The Court held that the drive time may be compensable as employer-mandated travel, but not as “hours worked.” In the Court’s view, the employer’s level of control over the employee is irrelevant to determine whether time is compensable as “employer-mandated travel.” Instead, Wage Order 16 requires employees to be paid for any travel undertaken at the direction and command of the employer after the employee’s arrival at the “first location,” if the employer requires the employee’s presence. Factors relevant to this analysis include, (1) the purpose served by the employee’s presence at the location; (2) the activities occurring at the location; and (3) the amount of time spent there at the location.

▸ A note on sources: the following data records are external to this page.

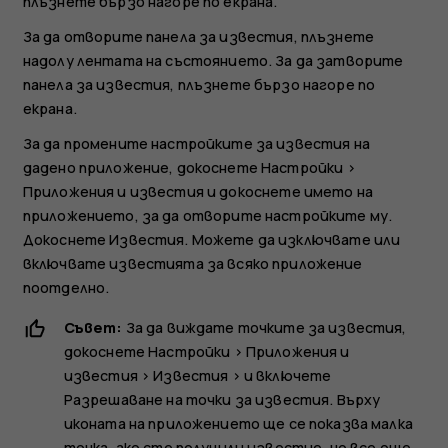
плъзнете бързо нагоре по екрана.
За да отворите панела за известия, плъзнете
надолу лентата на състоянието. За да затворите
панела за известия, плъзнете бързо нагоре по
екрана.
За да промените настройките за известия на
дадено приложение, докоснете
Настройки
>
Приложения и известия
и докоснете името на
приложението, за да отворите настройките му.
Докоснете
Известия
. Можете да изключвате или
включвате известията за всяко приложение
поотделно.
Съвет:
За да виждате точките за известия,
докоснете
Настройки
>
Приложения и
известия
>
Известия
> и включете
Разрешаване на точки за известия
. Върху
иконата на приложението ще се показва малка
точка, ако сте получили известие, но все още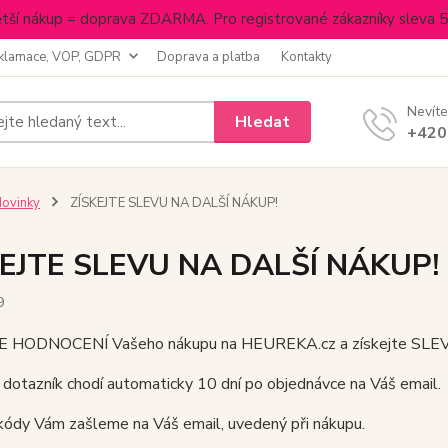
tší nákup = doprava ZDARMA. Pro registrované zákazníky sleva 
klamace, VOP, GDPR
Doprava a platba
Kontakty
Nevíte
Hledat
+420
ovinky
ZÍSKEJTE SLEVU NA DALŠÍ NÁKUP!
KEJTE SLEVU NA DALŠÍ NÁKUP!
9
HODNOCENÍ Vašeho nákupu na HEUREKA.cz a získejte SLEVU 
dotazník chodí automaticky 10 dní po objednávce na Váš email.
kódy Vám zašleme na Váš email, uvedený při nákupu.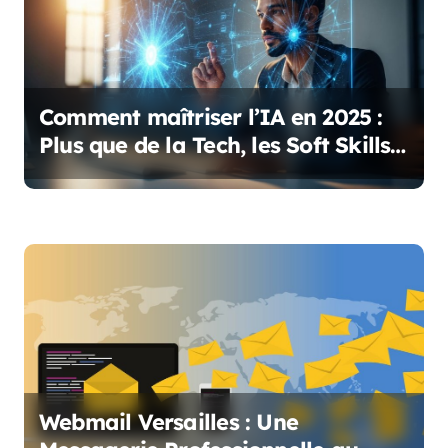
d
e
l
Comment maîtriser l’IA en 2025 :
’
Plus que de la Tech, les Soft Skills
Indispensables
a
r
t
i
c
l
e
Webmail Versailles : Une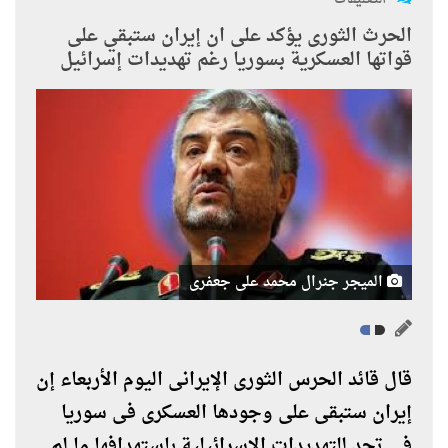
الحرث الثورى يؤكد على ان إيران ستبقي على
قواتها العسكرية بسوريا رغم تهديدات إسرائيل
الميجر جنرال محمد على جعفرى
قال قائد الحرس الثورى الإيرانى اليوم الأربعاء إن
إيران ستبقى على وجودها العسكرى فى سوريا
فى تحد للتهديدات الإسرائيلية باستهدافها ما لم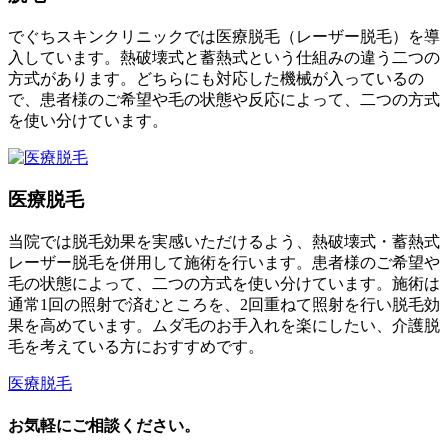
でぐちスキンクリニックでは医療脱毛（レーザー脱毛）を導
入しています。熱破壊式と蓄熱式という仕組みの違う二つの
方式があります。どちらにも対応した機械が入っているの
で、患者様のご希望や毛の状態や反応によって、二つの方式
を使い分けています。
医療脱毛
当院では脱毛効果を実感いただけるよう、熱破壊式・蓄熱式
レーザー脱毛を併用して施術を行います。患者様のご希望や
毛の状態によって、二つの方式を使い分けています。施術は
通常1回の照射で済むところを、2回重ねて照射を行い脱毛効
果を高めています。ムダ毛のお手入れを楽にしたい、介護脱
毛を考えている方におすすめです。
医療脱毛
お気軽にご相談ください。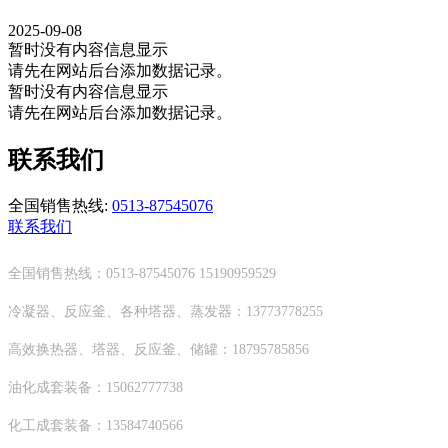
2025-09-08
暂时没有内容信息显示
请先在网站后台添加数据记录。
暂时没有内容信息显示
请先在网站后台添加数据记录。
联系我们
全国销售热线:
0513-87545076
联系我们
全国销售热线：0513-87545076 15190959529
冷凝器、反应釜、各种塔器、蒸发器：13773778255
高效换热器、塔器、反应釜、储罐：18795785856
油化成套装备：15062777738
化工成套装备：13584740566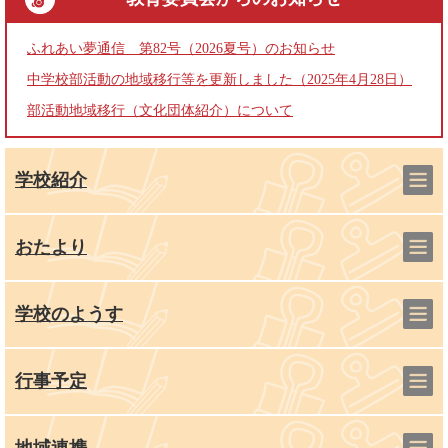
ふれあい夢通信 第82号（2026夏号）のお知らせ
中学校部活動の地域移行等を更新しました（2025年4月28日）
部活動地域移行（文化団体紹介）について
学校紹介
おたより
学校のようす
行事予定
地域連携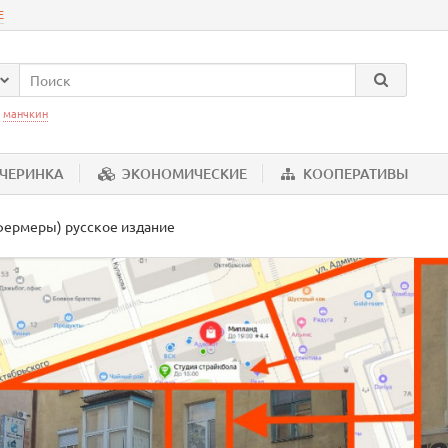
Е
:
манчкин
ЕЧЕРИНКА
ЭКОНОМИЧЕСКИЕ
КООПЕРАТИВЫ
фермеры) русское издание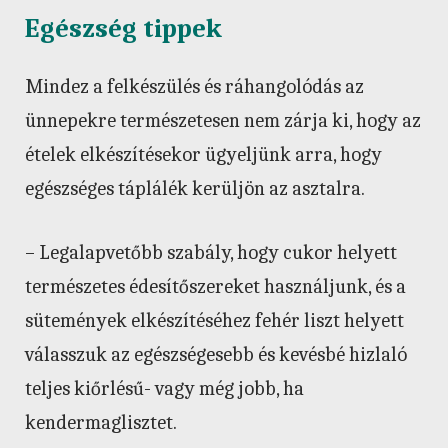
Egészség tippek
Mindez a felkészülés és ráhangolódás az
ünnepekre természetesen nem zárja ki, hogy az
ételek elkészítésekor ügyeljünk arra, hogy
egészséges táplálék kerüljön az asztalra.
– Legalapvetőbb szabály, hogy cukor helyett
természetes édesítőszereket használjunk, és a
sütemények elkészítéséhez fehér liszt helyett
válasszuk az egészségesebb és kevésbé hizlaló
teljes kiőrlésű- vagy még jobb, ha
kendermaglisztet.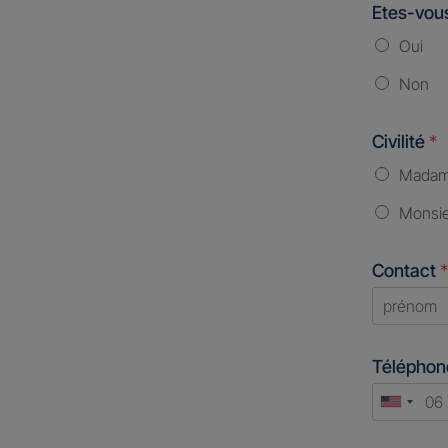
Etes-vous
Oui
Non
Civilité
*
Mada
Monsi
Contact
*
First
Télépho
Unite
States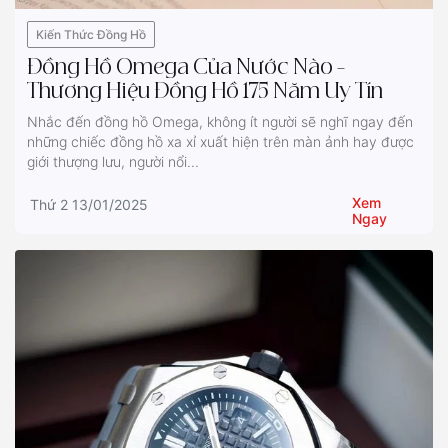
Kiến Thức Đồng Hồ
Đồng Hồ Omega Của Nước Nào –
Thương Hiệu Đồng Hồ 175 Năm Uy Tín
Nhắc đến đồng hồ Omega, không ít người sẽ nghĩ ngay đến
những chiếc đồng hồ xa xỉ xuất hiện trên màn ảnh hay được
giới thượng lưu, người nổi...
Xem
Thứ 2 13/01/2025
Ngay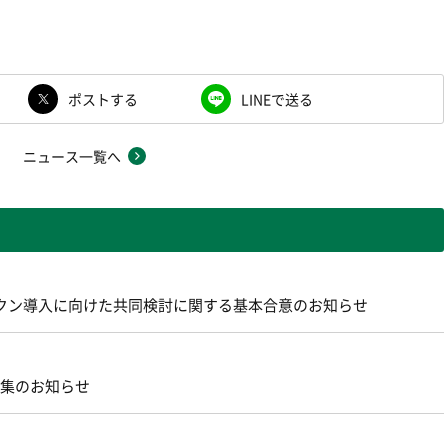
ポストする
LINEで送る
ニュース一覧へ
ントークン導入に向けた共同検討に関する基本合意のお知らせ
募集のお知らせ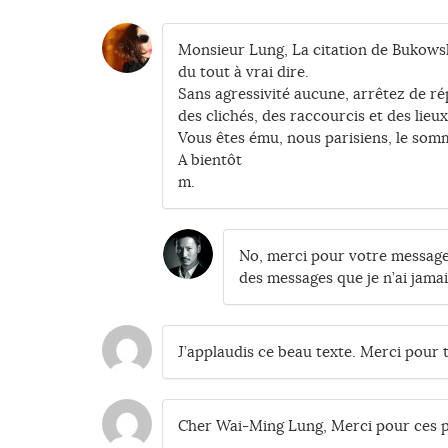
Monsieur Lung, La citation de Bukowsk
du tout à vrai dire.
Sans agressivité aucune, arrêtez de ré
des clichés, des raccourcis et des lie
Vous êtes ému, nous parisiens, le som
A bientôt
m.
No, merci pour votre message,
des messages que je n’ai jamai
J’applaudis ce beau texte. Merci pour t
Cher Wai-Ming Lung, Merci pour ces p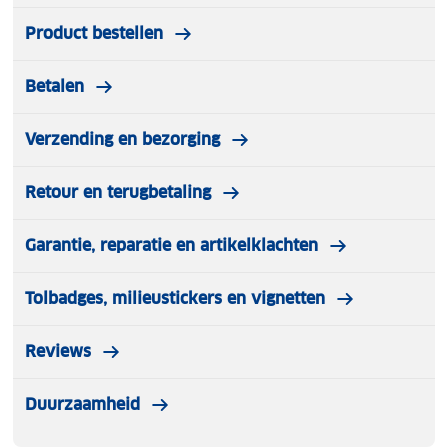
Product bestellen
Betalen
Verzending en bezorging
Retour en terugbetaling
Garantie, reparatie en artikelklachten
Tolbadges, milieustickers en vignetten
Reviews
Duurzaamheid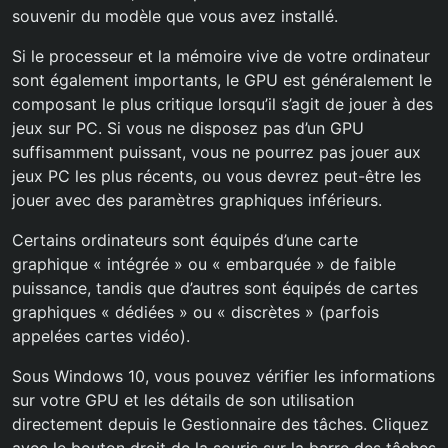
souvenir du modèle que vous avez installé.
Si le processeur et la mémoire vive de votre ordinateur
sont également importants, le GPU est généralement le
composant le plus critique lorsqu’il s’agit de jouer à des
jeux sur PC. Si vous ne disposez pas d’un GPU
suffisamment puissant, vous ne pourrez pas jouer aux
jeux PC les plus récents, ou vous devrez peut-être les
jouer avec des paramètres graphiques inférieurs.
Certains ordinateurs sont équipés d’une carte
graphique « intégrée » ou « embarquée » de faible
puissance, tandis que d’autres sont équipés de cartes
graphiques « dédiées » ou « discrètes » (parfois
appelées cartes vidéo).
Sous Windows 10, vous pouvez vérifier les informations
sur votre GPU et les détails de son utilisation
directement depuis le Gestionnaire des tâches. Cliquez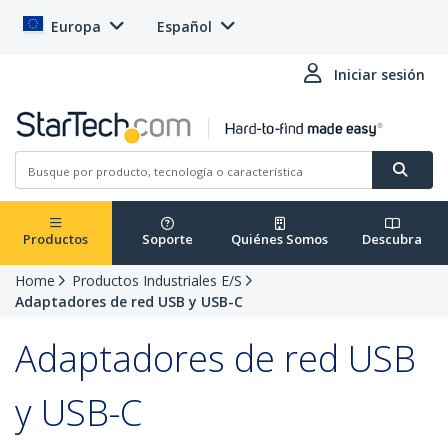
Europa
Español
Iniciar sesión
Productos
Soporte
Quiénes Somos
Descubra
Home
Productos Industriales E/S
Adaptadores de red USB y USB-C
Adaptadores de red USB
y USB-C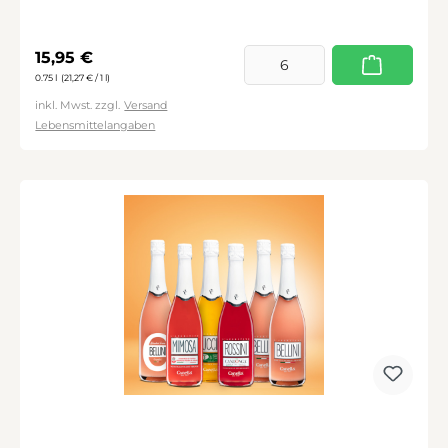
Regulärer Preis:
15,95 €
0.75 l
(21,27 € / 1 l)
inkl. Mwst. zzgl.
Versand
Lebensmittelangaben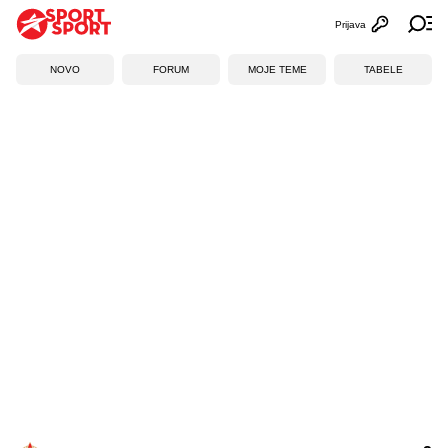
Prijava
Otvori profi
Ot
NOVO
FORUM
MOJE TEME
TABELE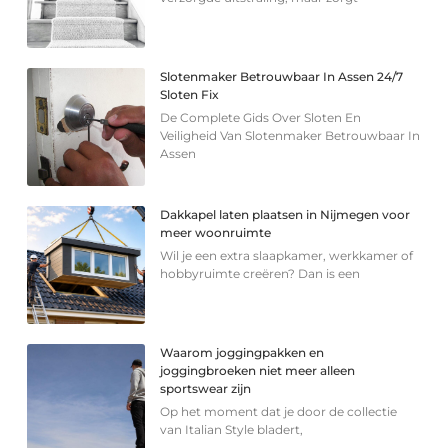
Slotenmaker Betrouwbaar In Assen 24/7
Sloten Fix
De Complete Gids Over Sloten En
Veiligheid Van Slotenmaker Betrouwbaar In
Assen
Dakkapel laten plaatsen in Nijmegen voor
meer woonruimte
Wil je een extra slaapkamer, werkkamer of
hobbyruimte creëren? Dan is een
Waarom joggingpakken en
joggingbroeken niet meer alleen
sportswear zijn
Op het moment dat je door de collectie
van Italian Style bladert,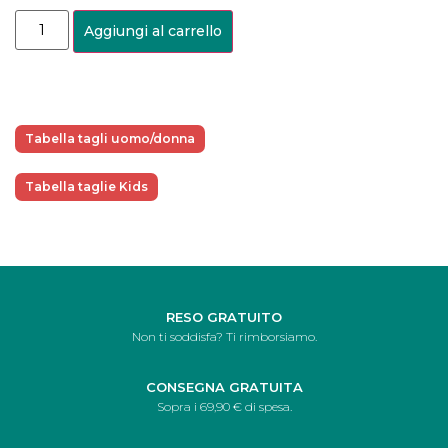
Aggiungi al carrello
Tabella tagli uomo/donna
Tabella taglie Kids
RESO GRATUITO
Non ti soddisfa? Ti rimborsiamo.
CONSEGNA GRATUITA
Sopra i 69,90 € di spesa.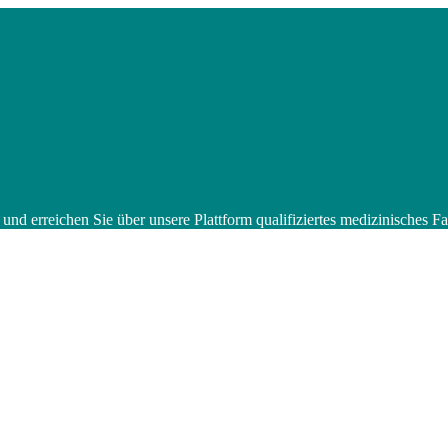
 und erreichen Sie über unsere Plattform qualifiziertes medizinisches 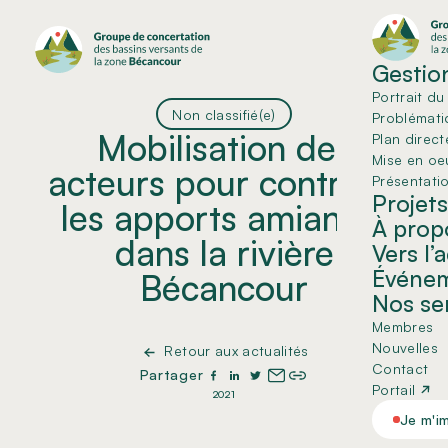
Gestion
Portrait du 
Non classifié(e)
Problémati
Mobilisation des
Plan direct
Mise en oe
acteurs pour contrôler
Présentati
Projets
les apports amiantés
À prop
dans la rivière
Vers l’
Événe
Bécancour
Nos se
Membres
Nouvelles
Retour aux actualités
Contact
Partager
Portail
2021
Je m'i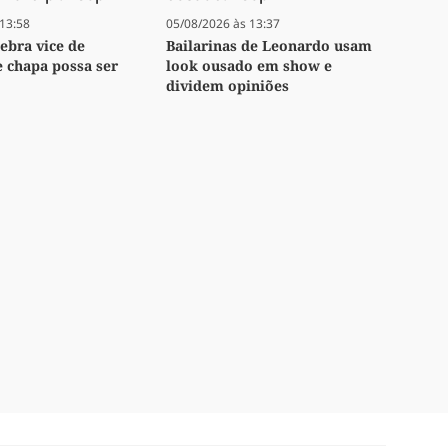
13:58
05/08/2026 às 13:37
lebra vice de
Bailarinas de Leonardo usam
e chapa possa ser
look ousado em show e
dividem opiniões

The Court did not have sufficient facts to rule on whether employees’ time driving from the security gate to the parking lot was “employer-mandated travel.” The Court was clear, though, that the drive time was not compensable “hours worked” because there was insufficient indicia of employer control. The rules in place during that drive time were designed to ensure “safe, lawful, and orderly conduct while traveling on the employer’s premises,” which are “necessary and appropriate in virtually every workplace.”

Question 3: “Is time spent on the employer’s premises, when workers are prohibited from leaving but not required to engage in employer-mandated activities compensable as ‘hours worked’… when that time was designated as an unpaid ‘meal period’ under a qualifying CBA?”

The Court answered this question in the affirmative, and ruled that time spent on a designated “unpaid meal period” is nonetheless compensable as “hours worked” if the employer prohibits the employee from leaving the employer’s premises or a designated area during the meal period, and if this prohibition prevents the employee from engaging in otherwise feasible personal activities.

The collective bargaining agreements (CBAs) applicable to CSI employees included an unpaid 30-minute meal period. However, CSI did not permit employees to leave the site for meals. Instead, employees were required to take their meal periods at designated areas near their worksite, and were not paid for the time.

The Court stated that it had insufficient information to rule on whether employees’ meal periods were so restricted as to be compensable “hours worked.” However, it confirmed the rule that “an unpaid, off-duty meal period requires that the employee ‘(1) has at least 30 minutes uninterrupted, (2) is free to leave the premises, and (3) is relieved of all duty for the entire period.” (Emphasis in original).

There’s lots to learn from this decision.  The takeaway?  Employers must ensure they compensate employees for all hours worked.  Depending on the circumstances, time spent undergoing entry and exit procedures may qualify as hours worked.  And employer-mandated travel must always be paid under California law.